Association of C-reactive protein/albumin ratio with mortality in patients with Traumatic Brain Injury: A systematic review and meta-analysis.

Objective: This study examines the C-reactive protein (CRP)/albumin ratio (CAR) as an inflammation-based prognostic score for predicting mortality in patients with Traumatic Brain Injury (TBI). Methods: We systematically searched the electronic databases PubMed, Embase, and Cochrane up to February 2024. Our inclusion criteria encompassed studies investigating CAR-predicted mortality in patients with TBI. We calculated the Odds Ratio (OR) and associated 95 % confidence intervals (95 % CI) using a random-effects model. Quality assessment of the included studies was appraised using a Newcastle-Ottawa scale. Results: A total of five studies comprising 1040 patients were included in this meta-analysis.
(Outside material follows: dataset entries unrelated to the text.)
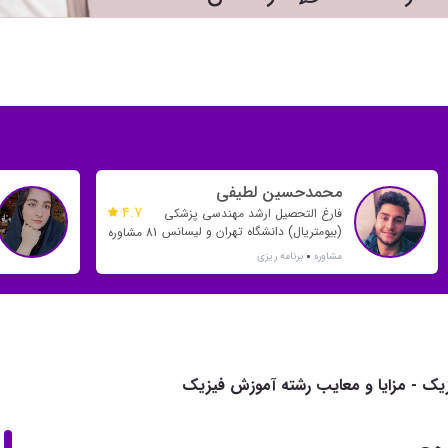
محمدحسین لطیفی
4.7
فارغ التحصیل ارشد مهندسی پزشکی
(بیومتریال) دانشگاه تهران و لیسانس
81 مشاوره
مهندسی پلیمر دانشگاه صنعتی
مشاوره
برنامه ریزی
امیرکبیر
یک - مزایا و معایب رشته آموزش فیزیک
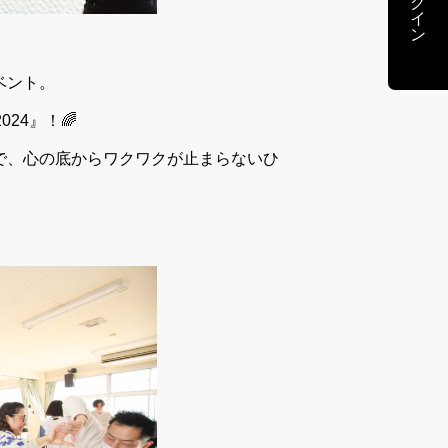
ログイン
ベント。
024』！🌈
で、心の底からワクワクが止まらないひ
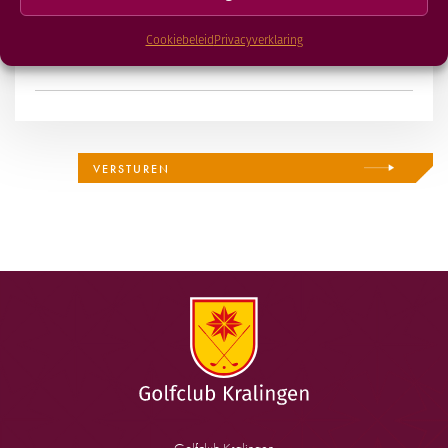
Ik heb een vraag
Cookiebeleid
Privacyverklaring
Golfclub Kralingen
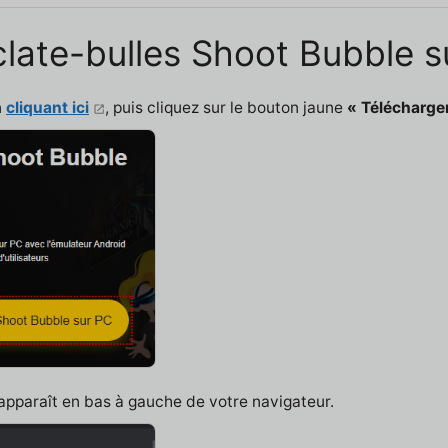
 Éclate-bulles Shoot Bubble 
n
cliquant ici
, puis cliquez sur le bouton jaune
« Télécharge
 apparaît en bas à gauche de votre navigateur.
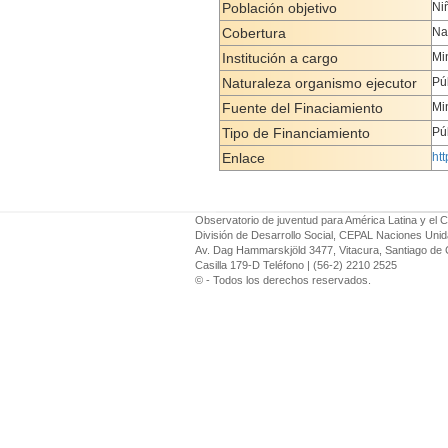
Población objetivo
Ni
Cobertura
Na
Institución a cargo
Mi
Naturaleza organismo ejecutor
Pú
Fuente del Finaciamiento
Mi
Tipo de Financiamiento
Pú
Enlace
ht
Observatorio de juventud para América Latina y el C
División de Desarrollo Social, CEPAL Naciones Uni
Av. Dag Hammarskjöld 3477, Vitacura, Santiago de 
Casilla 179-D Teléfono | (56-2) 2210 2525
© - Todos los derechos reservados.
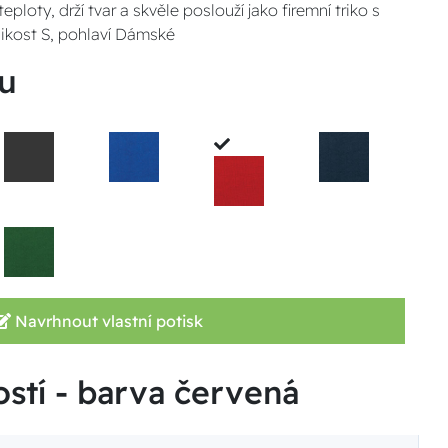
ploty, drží tvar a skvěle poslouží jako firemní triko s
likost S, pohlaví Dámské
u
Navrhnout vlastní potisk
ostí - barva červená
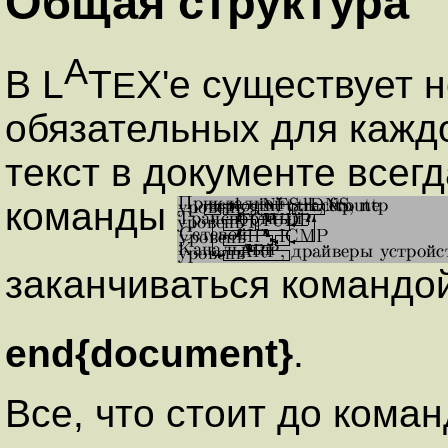
Общая структура
A
В L
T
X'е существует 
E
обязательных для кажд
текст в документе всег
команды
заканчиваться командо
end{document}
.
Все, что стоит до кома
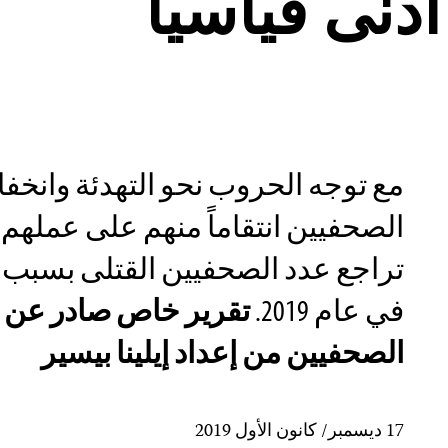
 أدنى قياسياً
مع توجه الحروب نحو التهدئة وانخف
الصحفيين انتقاماً منهم على عمله
تراجع عدد الصحفيين القتلى بسبب ع
في عام 2019.
تقرير خاص صادر عن ل
الصحفيين من إعداد إيلينا بيسير
17 ديسمبر/ كانون الأول 2019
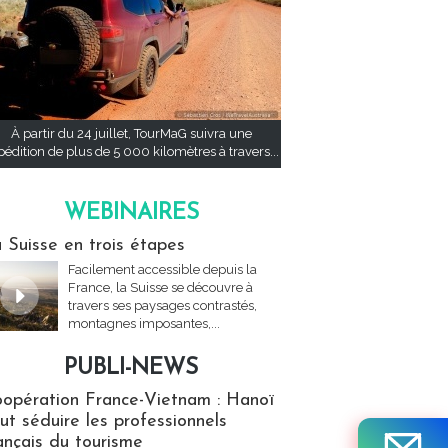
À partir du 24 juillet, TourMaG suivra une
pédition de plus de 5 000 kilomètres à travers...
WEBINAIRES
res
 Suisse en trois étapes
Facilement accessible depuis la
France, la Suisse se découvre à
travers ses paysages contrastés,
montagnes imposantes,...
PUBLI-NEWS
ews
opération France-Vietnam : Hanoï
ut séduire les professionnels
ançais du tourisme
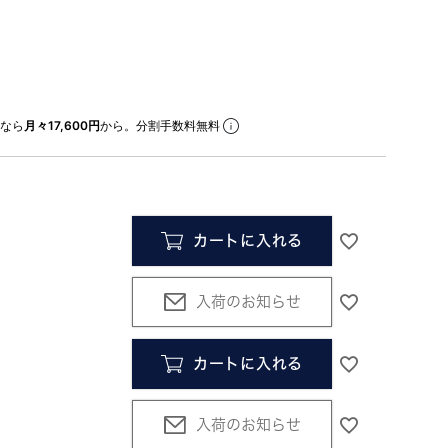
なら
月々17,600円
から。分割手数料無料
カートに入れる
入荷のお知らせ
カートに入れる
入荷のお知らせ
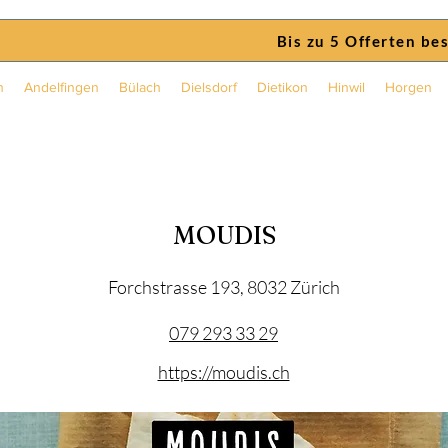
Bis zu 5 Offerten be
n
Andelfingen
Bülach
Dielsdorf
Dietikon
Hinwil
Horgen
MOUDIS
Forchstrasse 193, 8032 Zürich
079 293 33 29
https://moudis.ch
The pooled results indicated that CAR was associated with mortality in patients with TBI (OR = 1.88, 95 % CI: 1.05-3.36, P < 0.0001). The findings of subgroup analysis indicated that the relationship between CAR and mortality in patients with TBI did not vary with the severity of the condition. Conclusions: CAR emerges as a valuable prognostic tool for mortality in patients with TBI, underscoring its potential role in early risk stratification and management strategies.